Best fit: investors who want direct exposure to the AI supply chain.
Main risk: big swings, because this market can move much faster than the S&P 500.


What makes Taiwan's market returns attractive?

Taiwan sits in second place, with a 2026 return of 41.27% and a one-year return of 38.78%. If you want a market that benefits when global demand for advanced chips stays strong, Taiwan is one of the cleanest country ETF ideas you can buy.

The US-listed EWT fund held 85 stocks on 1 May 2026 and carried a five-star Morningstar rating as of 30 April 2026, which tells you the recent risk-adjusted record has been strong. The trade-off is price: its portfolio P/E stood at 26.52, so you are paying up for quality and momentum.


How is Turkey delivering better investment returns?

Turkey is up 26.36% for 2026 on the justETF ranking, which keeps it comfortably ahead of the US. That makes it one of the strongest momentum markets on this page.

The diversification case is real, too. TUR showed a three-year beta of 0.30, so it has not simply copied the path of US stocks, yet its three-year standard deviation was still 26.90%, which tells you the ride can be rough.

Why it can help: it can add a return stream that behaves differently from a US-heavy portfolio.
Why it can hurt: local volatility and currency risk can wipe out gains very quickly.


Why consider investing in Brazil at present?

Brazil's 2026 return stands at 22.30%, with a 27.98% one-year gain and a 46.41% three-year return.
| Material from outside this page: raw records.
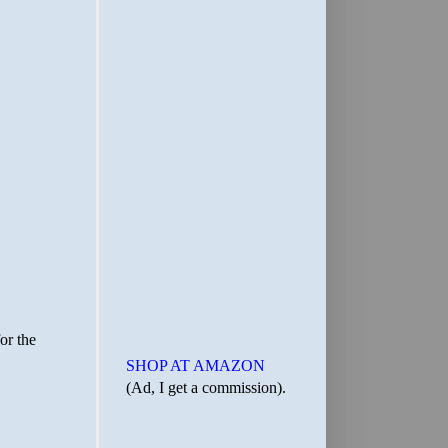
SHOP AT AMAZON
(Ad, I get a commission).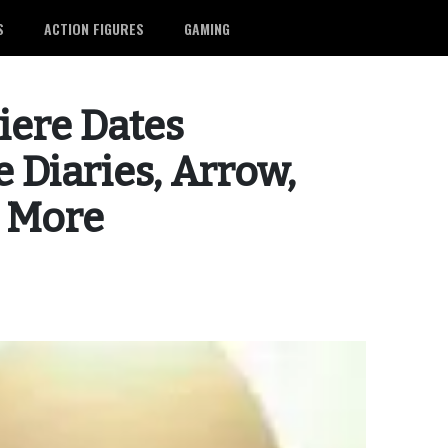
S
ACTION FIGURES
GAMING
iere Dates
 Diaries, Arrow,
d More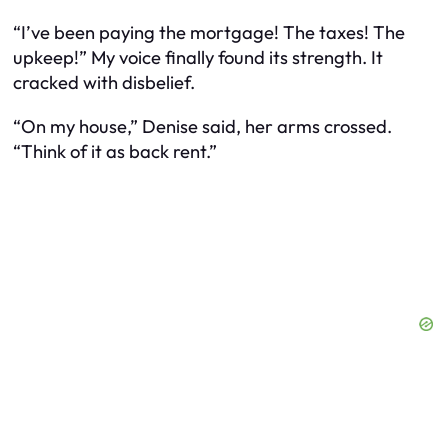
“I’ve been paying the mortgage! The taxes! The
upkeep!” My voice finally found its strength. It
cracked with disbelief.
“On my house,” Denise said, her arms crossed.
“Think of it as back rent.”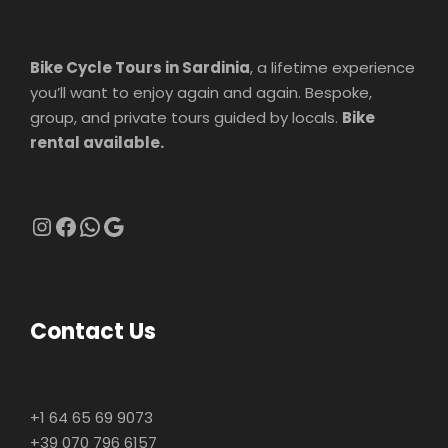
Bike Cycle Tours in Sardinia
, a lifetime experience
you’ll want to enjoy again and again. Bespoke,
group, and private tours guided by locals.
Bike
rental available.
Instagram
Facebook
WhatsApp
Google
Contact Us
+1 64 65 69 9073
+39 070 796 6157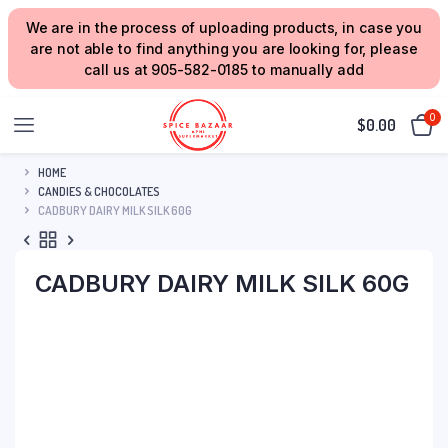
We are in the process of uploading products, in case you
are not able to find anything you are looking for, please
call us at 905-582-0185 to manually add
0
$
0.00
HOME
CANDIES & CHOCOLATES
CADBURY DAIRY MILK SILK 60G
CADBURY DAIRY MILK SILK 60G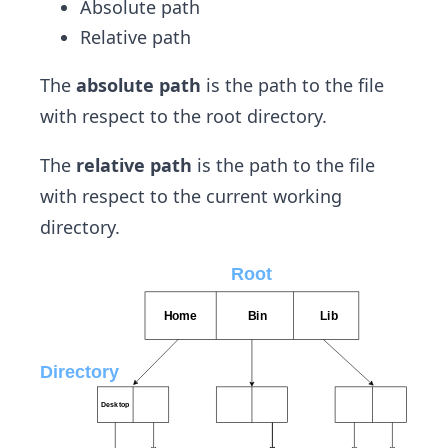
Absolute path
Relative path
The
absolute path
is the path to the file
with respect to the root directory.
The
relative path
is the path to the file
with respect to the current working
directory.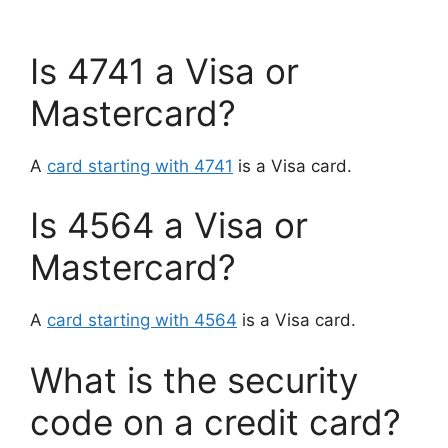
Is 4741 a Visa or
Mastercard?
A
card starting with 4741
is a Visa card.
Is 4564 a Visa or
Mastercard?
A
card starting with 4564
is a Visa card.
What is the security
code on a credit card?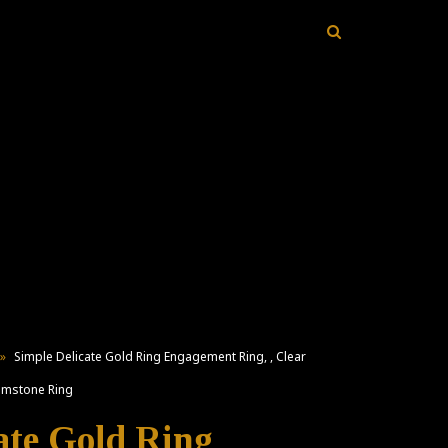
»
Simple Delicate Gold Ring Engagement Ring, , Clear
Gemstone Ring
ate Gold Ring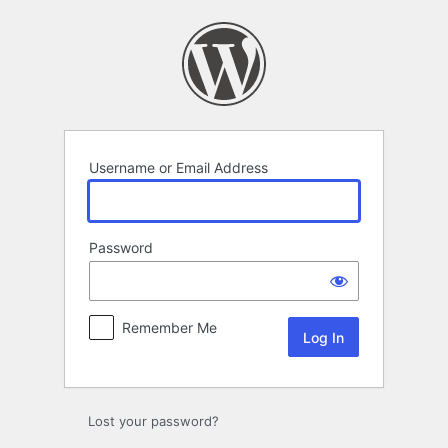
Log
In
Username or Email Address
Password
Remember Me
Lost your password?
For readers who want emerging markets exposure without paying growth-stock multiples, Brazil deserves a serious look.

EWZ held 46 stocks on 1 May 2026, carried a portfolio P/E of 11.43 and had a trailing yield of 4.32%. In simple terms, you are buying a cheaper market with meaningful income, but you are also taking on heavy exposure to banks, commodities and the domestic cycle.


Why does Mexico belong on this list?

Mexico is not in the top four, yet it still beats the US stock market with a 10.46% gain on the justETF table. I like it for readers who want foreign exposure that still feels closely linked to North American manufacturing and consumer demand.

EWW had 40 holdings on 1 May 2026, a 0.50% expense ratio and a four-star Morningstar rating, while its one-year total return was 53.20% as of 31 March 2026. That is appealing if you want a tighter, more focused country fund and you can handle the concentration.

Best fit: investors who want international exposure without moving too far from the US economic orbit.
Watch out for: a narrow stock base, because 40 holdings can magnify sector moves.


What factors make Japan a calmer winner?

Japan offers a different kind of outperformance. The 2026 return is 9.56%, which is far less dramatic than South Korea, but it still tops the US and does so with a broader market base.

EWJ held 178 stocks on 1 May 2026, its three-year standard deviation was 13.13%, and its expense ratio was 0.49%. If you want developed markets exposure that does not lean so hard on one story, Japan is one of the steadier country ETFs on this list. If currency swings worry you, HEWJ is the hedged version, though the fee is higher.


Why is Poland worth a closer look?

Poland has a 2026 return of 9.15% and a one-year return of 33.26%, so it clearly earns a place here. It can suit investors who want European exposure without defaulting to larger benchmarks such as Germany, France or the United Kingdom.

EPOL is a focused fund, with just 33 holdings, a portfolio P/E of 12.10 and a trailing yield of 4.67% on 1 May 2026. That combination can look attractive if you like value and income, but each major holding has a lot of influence over your result.

What stands out: one of the stronger yields in this group.
Main risk: concentration, because 33 holdings leave little room to hide.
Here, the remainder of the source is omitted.